**Task input**

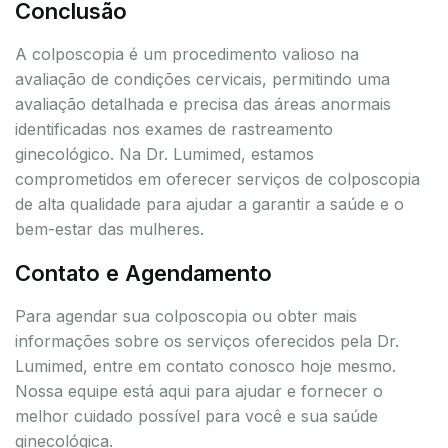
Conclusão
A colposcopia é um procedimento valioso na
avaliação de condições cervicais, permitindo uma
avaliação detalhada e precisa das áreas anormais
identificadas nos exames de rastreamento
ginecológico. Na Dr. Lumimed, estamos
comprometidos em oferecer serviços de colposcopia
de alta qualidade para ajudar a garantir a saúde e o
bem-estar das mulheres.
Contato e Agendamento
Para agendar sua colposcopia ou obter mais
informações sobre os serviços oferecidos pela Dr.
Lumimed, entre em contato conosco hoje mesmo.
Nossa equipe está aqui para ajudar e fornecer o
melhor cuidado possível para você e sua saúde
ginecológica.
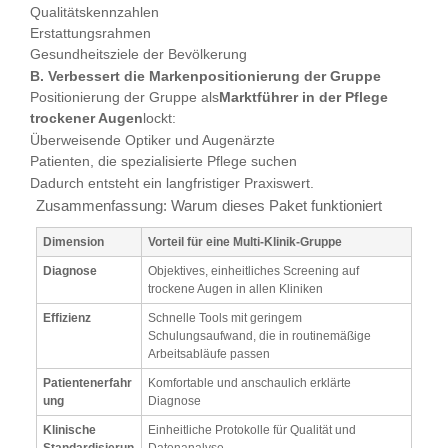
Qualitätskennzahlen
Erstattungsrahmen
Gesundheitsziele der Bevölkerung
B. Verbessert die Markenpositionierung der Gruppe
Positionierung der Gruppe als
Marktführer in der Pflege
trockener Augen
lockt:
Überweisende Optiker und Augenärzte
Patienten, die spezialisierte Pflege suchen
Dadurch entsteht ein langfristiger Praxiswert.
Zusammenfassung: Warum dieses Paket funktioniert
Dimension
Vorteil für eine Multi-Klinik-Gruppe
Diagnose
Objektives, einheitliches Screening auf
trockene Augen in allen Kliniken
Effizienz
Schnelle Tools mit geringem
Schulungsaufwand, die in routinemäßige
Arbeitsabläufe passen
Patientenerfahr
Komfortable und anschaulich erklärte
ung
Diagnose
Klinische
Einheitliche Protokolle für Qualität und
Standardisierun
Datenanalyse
==
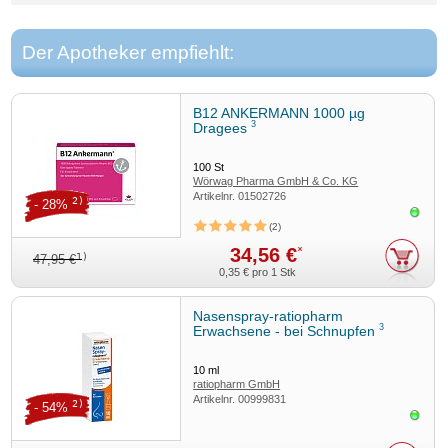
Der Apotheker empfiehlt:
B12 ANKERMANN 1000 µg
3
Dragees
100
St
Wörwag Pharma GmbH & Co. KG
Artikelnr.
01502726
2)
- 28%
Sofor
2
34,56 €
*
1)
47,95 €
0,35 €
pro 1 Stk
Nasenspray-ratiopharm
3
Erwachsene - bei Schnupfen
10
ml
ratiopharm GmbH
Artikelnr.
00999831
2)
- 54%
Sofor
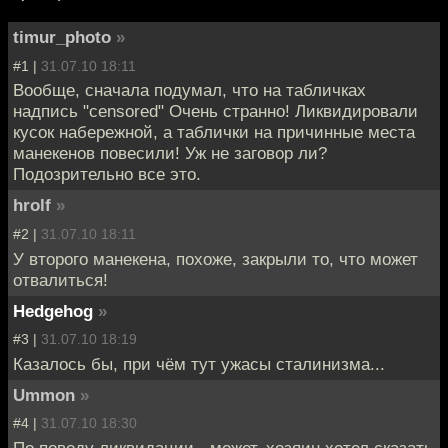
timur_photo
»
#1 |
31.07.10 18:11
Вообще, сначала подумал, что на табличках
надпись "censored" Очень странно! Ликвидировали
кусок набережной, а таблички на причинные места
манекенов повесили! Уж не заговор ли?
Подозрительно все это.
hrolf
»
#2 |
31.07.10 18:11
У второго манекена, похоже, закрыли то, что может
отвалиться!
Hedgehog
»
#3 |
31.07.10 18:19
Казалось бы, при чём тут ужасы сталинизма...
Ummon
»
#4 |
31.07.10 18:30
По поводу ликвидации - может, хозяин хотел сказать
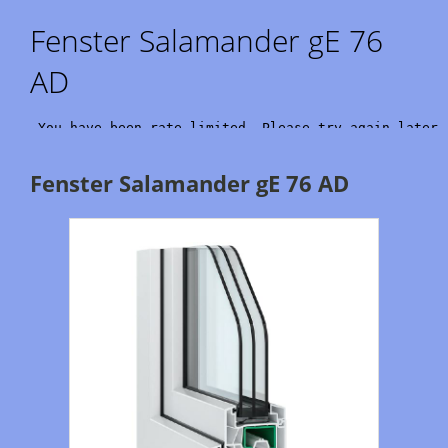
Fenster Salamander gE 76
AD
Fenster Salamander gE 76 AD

**Exercise directions**
Exactly reproduce the lines above, starting at the one that contains "informações sobre os" and ending at the one that contains "Datenanalyse", both inclusive; leave the pictures out and add no other lines.

**Answer section**
informações sobre os serviços oferecidos pela Dr.
Lumimed, entre em contato conosco hoje mesmo.
Nossa equipe está aqui para ajudar e fornecer o
melhor cuidado possível para você e sua saúde
ginecológica.
Qualitätskennzahlen
Erstattungsrahmen
Gesundheitsziele der Bevölkerung
B. Verbessert die Markenpositionierung der Gruppe
Positionierung der Gruppe als
Marktführer in der Pflege
trockener Augen
lockt:
Überweisende Optiker und Augenärzte
Patienten, die spezialisierte Pflege suchen
Dadurch entsteht ein langfristiger Praxiswert.
Zusammenfassung: Warum dieses Paket funktioniert
Dimension
Vorteil für eine Multi-Klinik-Gruppe
Diagnose
Objektives, einheitliches Screening auf
trockene Augen in allen Kliniken
Effizienz
Schnelle Tools mit geringem
Schulungsaufwand, die in routinemäßige
Arbeitsabläufe passen
Patientenerfahr
Komfortable und anschaulich erklärte
ung
Diagnose
Klinische
Einheitliche Protokolle für Qualität und
Standardisierun
Datenanalyse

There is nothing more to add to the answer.